Schizophrenic people fleeing Ukraine
War not only makes you sick, war is a particular horror for sick people. The Wahrendorff Clinic in Sehnde also cares for people from Ukraine suffering from schizophrenia and dementia. And assumes that the horror of war WILL still affect many mentally ill patients.
sighted. Just imagine: there are people with serious mental illnesses: schizophrenia, dementia, psychosis or panic attacks – and then their country is invaded. Bombs explode, rockets hit, destroy the safe home, heavily armed soldiers enter the house. For many, the only option is to flee.
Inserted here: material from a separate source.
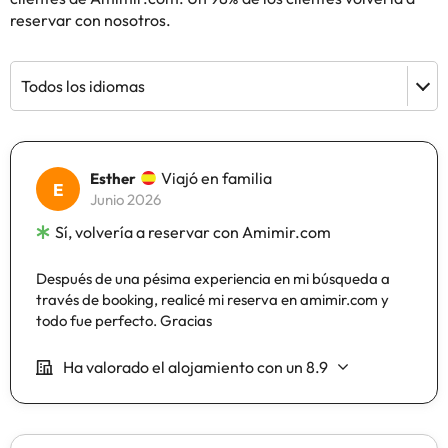
reservar con nosotros.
For those who are not sick it is already a horror, for sick people it is particularly bad.
“We had some seriously mentally ill people from the exhibition accommodation,” reports Anna Lukojanova, specialist in psychiatry, psychotherapy and neurology at the Wahrendorff Clinic. It’s good that they came across Lukojanova and her colleague Roman Zakhalev, psychiatrist and psychotherapist, because they both understand her – linguistically, mentally and also with a view to the cultural background. “If you speak the same language and eat the same cake on New Year’s Eve, then there is trust and gratitude that someone is there,” says Lukojanova, who was born in Russia and came to Germany from Moscow in 1990 as a so-called quota refugee.